Meist gestellte Fragen:

Was bedeutet Algo Trading?

Algo Trading steht für den algorithmischen Handel. Dabei erstellen Trader selbst ein vollwertiges Handelssystem basierend auf Algorithmen. Bei Algorithmen handelt es sich um eine Reihe von Anweisungen zur Lösung eines Problems. Diese können Trades bzw. Orders automatisiert nach vorher festgelegten Bedingungen ausführen. Dementsprechend führen sie nicht nur vorgegebene Orders aus, sondern können auch eigenständig Orders erzeugen, wenn die Vorgaben übereinstimmen. Das spart Zeit und der Händler muss den Kurs nicht laufend im Blick haben.

Wie funktioniert Algo Trading?

Für die Nutzung von Algo Trading muss der Trader sein eigenes Handelssystem selbst programmieren bzw. programmieren lassen. In jeden Fall empfiehlt es sich dafür mindestens Grundkenntnisse in der Programmierung sowie Fachwissen mitzubringen. Mit Algorithmen legen Trader schließlich fest nach welchen Regeln gehandelt werden soll. Sobald diese Bedingungen erfüllt sind, führt die Software den Handel automatische aus.
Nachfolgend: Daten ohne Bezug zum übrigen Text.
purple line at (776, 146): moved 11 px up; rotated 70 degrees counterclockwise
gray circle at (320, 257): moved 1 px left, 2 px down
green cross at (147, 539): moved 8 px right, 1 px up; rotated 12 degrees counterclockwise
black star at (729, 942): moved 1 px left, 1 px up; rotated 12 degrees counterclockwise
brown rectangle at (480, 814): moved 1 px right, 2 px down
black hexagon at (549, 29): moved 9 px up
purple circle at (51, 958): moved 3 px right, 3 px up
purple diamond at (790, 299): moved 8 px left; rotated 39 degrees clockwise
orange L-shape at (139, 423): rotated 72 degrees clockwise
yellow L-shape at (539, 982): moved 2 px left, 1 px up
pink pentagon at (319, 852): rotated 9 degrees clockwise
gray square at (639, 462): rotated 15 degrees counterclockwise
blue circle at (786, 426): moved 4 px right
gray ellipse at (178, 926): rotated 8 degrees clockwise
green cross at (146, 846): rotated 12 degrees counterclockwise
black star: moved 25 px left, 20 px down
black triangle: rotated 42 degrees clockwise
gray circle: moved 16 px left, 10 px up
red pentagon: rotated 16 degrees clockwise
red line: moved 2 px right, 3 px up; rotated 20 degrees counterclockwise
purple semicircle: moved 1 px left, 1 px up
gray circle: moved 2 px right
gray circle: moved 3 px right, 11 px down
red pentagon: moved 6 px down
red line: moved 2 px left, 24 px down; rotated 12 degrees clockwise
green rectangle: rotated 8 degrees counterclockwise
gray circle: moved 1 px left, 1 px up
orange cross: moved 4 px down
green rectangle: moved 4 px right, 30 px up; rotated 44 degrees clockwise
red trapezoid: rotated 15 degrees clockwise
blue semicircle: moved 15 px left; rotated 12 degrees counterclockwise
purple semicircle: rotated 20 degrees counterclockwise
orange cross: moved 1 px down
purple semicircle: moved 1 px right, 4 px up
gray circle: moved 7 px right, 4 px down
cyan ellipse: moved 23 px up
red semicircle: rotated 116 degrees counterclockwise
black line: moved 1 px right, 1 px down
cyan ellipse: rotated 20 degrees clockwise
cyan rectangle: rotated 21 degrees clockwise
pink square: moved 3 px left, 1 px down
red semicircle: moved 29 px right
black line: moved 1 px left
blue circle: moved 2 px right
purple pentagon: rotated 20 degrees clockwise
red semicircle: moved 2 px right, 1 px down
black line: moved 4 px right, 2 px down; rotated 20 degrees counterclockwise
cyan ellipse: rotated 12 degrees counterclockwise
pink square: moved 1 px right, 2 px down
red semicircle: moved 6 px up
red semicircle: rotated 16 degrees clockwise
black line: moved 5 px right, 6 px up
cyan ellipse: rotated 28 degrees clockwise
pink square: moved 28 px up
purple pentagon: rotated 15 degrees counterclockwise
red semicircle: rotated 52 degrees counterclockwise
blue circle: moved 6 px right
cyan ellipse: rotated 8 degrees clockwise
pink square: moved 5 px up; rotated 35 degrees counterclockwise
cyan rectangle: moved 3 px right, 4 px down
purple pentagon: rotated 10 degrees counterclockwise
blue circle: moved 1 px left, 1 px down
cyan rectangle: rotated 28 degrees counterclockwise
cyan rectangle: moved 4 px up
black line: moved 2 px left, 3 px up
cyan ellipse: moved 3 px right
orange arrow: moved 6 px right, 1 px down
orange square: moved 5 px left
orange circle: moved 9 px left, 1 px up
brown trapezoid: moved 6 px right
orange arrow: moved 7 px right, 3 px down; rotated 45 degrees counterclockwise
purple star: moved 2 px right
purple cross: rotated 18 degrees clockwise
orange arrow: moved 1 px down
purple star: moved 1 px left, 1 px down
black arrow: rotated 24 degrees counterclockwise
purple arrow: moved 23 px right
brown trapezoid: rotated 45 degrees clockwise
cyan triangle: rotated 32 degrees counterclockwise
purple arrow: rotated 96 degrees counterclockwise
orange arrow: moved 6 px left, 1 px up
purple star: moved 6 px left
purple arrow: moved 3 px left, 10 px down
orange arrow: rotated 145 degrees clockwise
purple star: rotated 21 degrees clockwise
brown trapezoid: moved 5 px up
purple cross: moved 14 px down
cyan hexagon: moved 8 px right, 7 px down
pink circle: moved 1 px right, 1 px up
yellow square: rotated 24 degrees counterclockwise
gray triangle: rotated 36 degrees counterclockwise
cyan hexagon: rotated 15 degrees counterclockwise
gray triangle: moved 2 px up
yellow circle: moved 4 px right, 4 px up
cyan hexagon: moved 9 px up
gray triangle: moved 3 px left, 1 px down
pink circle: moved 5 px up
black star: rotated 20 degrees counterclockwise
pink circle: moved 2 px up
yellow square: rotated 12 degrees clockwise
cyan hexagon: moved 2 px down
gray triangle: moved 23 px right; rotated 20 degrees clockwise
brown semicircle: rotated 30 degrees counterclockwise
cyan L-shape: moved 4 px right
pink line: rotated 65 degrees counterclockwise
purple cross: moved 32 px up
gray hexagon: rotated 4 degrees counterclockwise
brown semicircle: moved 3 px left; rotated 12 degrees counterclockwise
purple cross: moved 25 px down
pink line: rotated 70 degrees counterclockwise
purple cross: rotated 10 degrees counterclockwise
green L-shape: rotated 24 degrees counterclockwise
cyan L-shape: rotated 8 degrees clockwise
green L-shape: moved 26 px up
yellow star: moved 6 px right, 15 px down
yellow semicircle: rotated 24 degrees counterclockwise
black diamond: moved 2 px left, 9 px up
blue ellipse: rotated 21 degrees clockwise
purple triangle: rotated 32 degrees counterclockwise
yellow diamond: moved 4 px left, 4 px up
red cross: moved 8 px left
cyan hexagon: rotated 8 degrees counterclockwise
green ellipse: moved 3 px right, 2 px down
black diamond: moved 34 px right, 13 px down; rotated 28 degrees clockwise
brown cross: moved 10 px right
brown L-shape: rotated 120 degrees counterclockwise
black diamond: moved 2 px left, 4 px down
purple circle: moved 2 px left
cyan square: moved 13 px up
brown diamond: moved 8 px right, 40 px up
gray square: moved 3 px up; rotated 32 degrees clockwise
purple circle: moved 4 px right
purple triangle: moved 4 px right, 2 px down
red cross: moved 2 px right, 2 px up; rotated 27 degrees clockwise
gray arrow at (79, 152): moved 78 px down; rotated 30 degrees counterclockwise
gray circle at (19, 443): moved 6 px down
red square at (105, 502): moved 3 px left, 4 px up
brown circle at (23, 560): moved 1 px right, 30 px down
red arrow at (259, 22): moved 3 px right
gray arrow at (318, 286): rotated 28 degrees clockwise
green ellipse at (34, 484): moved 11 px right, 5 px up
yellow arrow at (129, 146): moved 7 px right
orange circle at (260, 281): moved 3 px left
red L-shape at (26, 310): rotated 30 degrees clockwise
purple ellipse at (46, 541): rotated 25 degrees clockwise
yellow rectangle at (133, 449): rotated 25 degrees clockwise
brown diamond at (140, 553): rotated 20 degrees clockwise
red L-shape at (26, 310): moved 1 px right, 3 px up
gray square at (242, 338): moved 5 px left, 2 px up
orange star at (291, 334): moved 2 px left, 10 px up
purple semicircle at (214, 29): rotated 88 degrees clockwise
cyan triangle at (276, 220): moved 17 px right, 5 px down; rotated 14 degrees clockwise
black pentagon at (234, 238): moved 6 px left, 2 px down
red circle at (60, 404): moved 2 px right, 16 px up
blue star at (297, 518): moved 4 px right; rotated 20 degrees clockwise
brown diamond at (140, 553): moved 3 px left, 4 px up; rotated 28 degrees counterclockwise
Welche Vor- und Nachteile hat Algorithmischer Handel?

Ein Vorteil ist der geringe Aufwand. So kann der sich Trader nach der Programmierung des Systems entspannt zurücklehnen und die Algorithmen arbeiten lassen. Das Programm kann Daten mit höchster Präzision und Schnelligkeit auswerten und dementsprechend auf Änderungen reagieren. Außerdem werden durch die Automatisierung menschliche Fehler – wie zum Beispiel die Beeinflussung durch Emotionen – vermieden. Andererseits kann es durch die Automatisierung auch zu Fehlern kommen, da das Programm streng nach vorgegebenen Regeln handelt. In vielen Fällen könnte ein erfahrener Trader, im Gegensatz zum Programm, die richtigen Schlüsse ziehen. Ein weiterer Nachteil ist, dass der Händler immer noch händisch eingreifen kann, was insbesondere bei unerfahrenen Tradern zum Verhängnis werden kann. Zuletzt stellt ein fehlerhaft konstruierter Algorithmus ein großes Problem dar und kann zum Misserfolg eines Trading-Kontos führen.